Task brief:
In the records below, find the line with "quartier. Vous pouvez" and the line with "calcule instantanément une". Print both exactly, along with every line between them, and no other line.

#### Task data

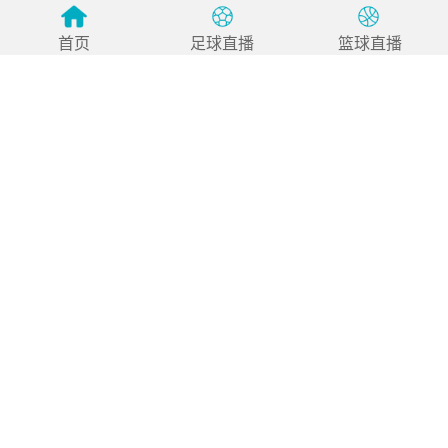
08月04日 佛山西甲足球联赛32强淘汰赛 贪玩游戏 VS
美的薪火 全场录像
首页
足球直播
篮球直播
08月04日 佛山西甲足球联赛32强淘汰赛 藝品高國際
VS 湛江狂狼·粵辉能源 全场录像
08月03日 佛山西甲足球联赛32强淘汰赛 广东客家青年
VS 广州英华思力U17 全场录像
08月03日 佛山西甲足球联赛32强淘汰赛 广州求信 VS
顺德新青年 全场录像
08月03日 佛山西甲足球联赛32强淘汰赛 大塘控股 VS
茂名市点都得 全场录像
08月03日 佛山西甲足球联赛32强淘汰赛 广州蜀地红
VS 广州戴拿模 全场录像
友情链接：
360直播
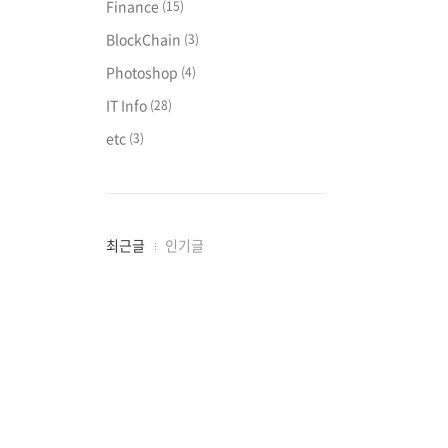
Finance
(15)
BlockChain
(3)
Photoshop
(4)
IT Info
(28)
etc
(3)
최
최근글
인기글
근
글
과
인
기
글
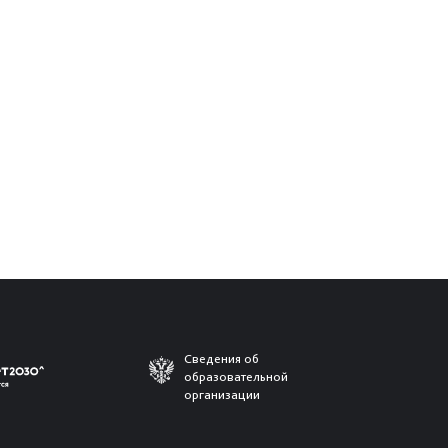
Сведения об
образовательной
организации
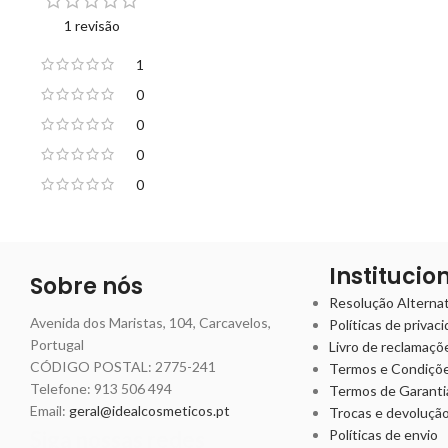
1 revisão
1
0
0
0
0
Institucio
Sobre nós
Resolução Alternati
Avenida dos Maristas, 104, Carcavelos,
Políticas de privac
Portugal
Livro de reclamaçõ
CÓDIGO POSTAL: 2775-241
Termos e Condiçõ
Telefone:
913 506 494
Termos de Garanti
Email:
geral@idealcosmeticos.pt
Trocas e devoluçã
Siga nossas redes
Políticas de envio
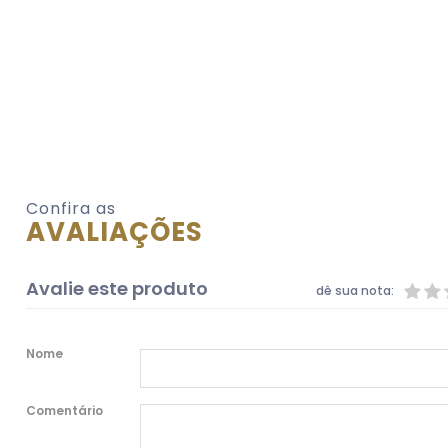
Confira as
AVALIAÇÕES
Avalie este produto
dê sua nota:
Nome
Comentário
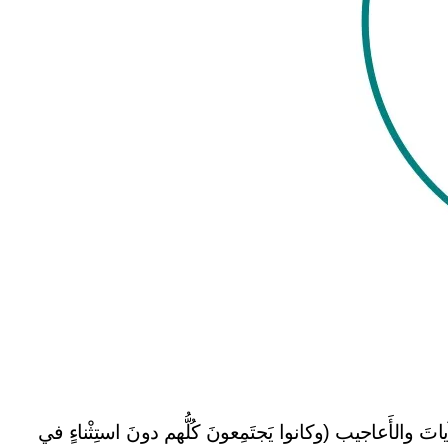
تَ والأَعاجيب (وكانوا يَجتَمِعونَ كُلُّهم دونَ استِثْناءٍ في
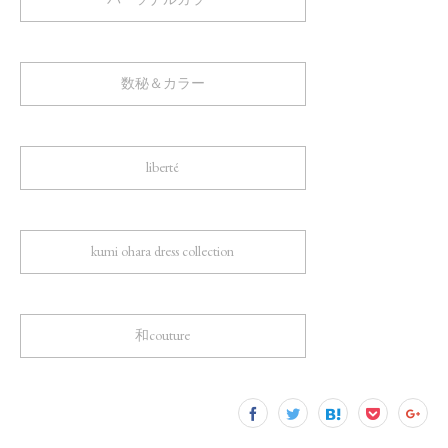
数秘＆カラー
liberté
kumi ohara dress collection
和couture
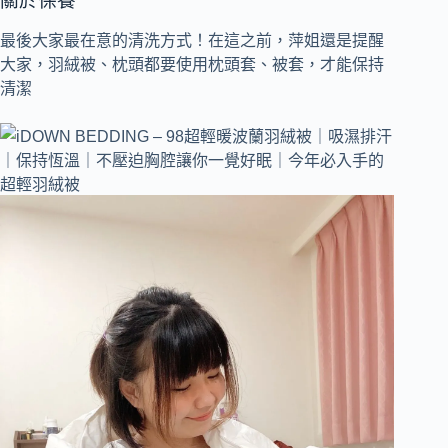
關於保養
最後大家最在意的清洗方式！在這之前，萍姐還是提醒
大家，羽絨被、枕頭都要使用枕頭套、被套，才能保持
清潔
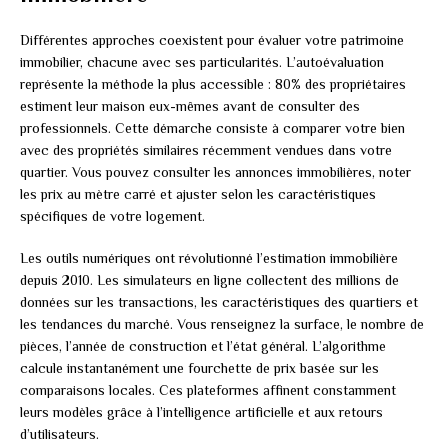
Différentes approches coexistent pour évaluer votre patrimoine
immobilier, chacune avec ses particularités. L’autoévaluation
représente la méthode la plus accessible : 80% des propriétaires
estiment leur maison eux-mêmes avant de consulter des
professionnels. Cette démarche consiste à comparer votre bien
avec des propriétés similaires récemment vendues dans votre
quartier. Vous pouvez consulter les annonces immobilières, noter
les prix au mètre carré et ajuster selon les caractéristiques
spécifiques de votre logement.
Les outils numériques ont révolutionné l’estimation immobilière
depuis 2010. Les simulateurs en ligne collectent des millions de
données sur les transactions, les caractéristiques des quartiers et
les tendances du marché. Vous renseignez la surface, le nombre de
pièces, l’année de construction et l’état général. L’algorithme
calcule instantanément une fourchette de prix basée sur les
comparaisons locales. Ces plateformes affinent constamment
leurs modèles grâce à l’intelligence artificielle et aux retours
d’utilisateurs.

########

Written answer:
quartier. Vous pouvez consulter les annonces immobilières, noter
les prix au mètre carré et ajuster selon les caractéristiques
spécifiques de votre logement.
Les outils numériques ont révolutionné l’estimation immobilière
depuis 2010. Les simulateurs en ligne collectent des millions de
données sur les transactions, les caractéristiques des quartiers et
les tendances du marché. Vous renseignez la surface, le nombre de
pièces, l’année de construction et l’état général. L’algorithme
calcule instantanément une fourchette de prix basée sur les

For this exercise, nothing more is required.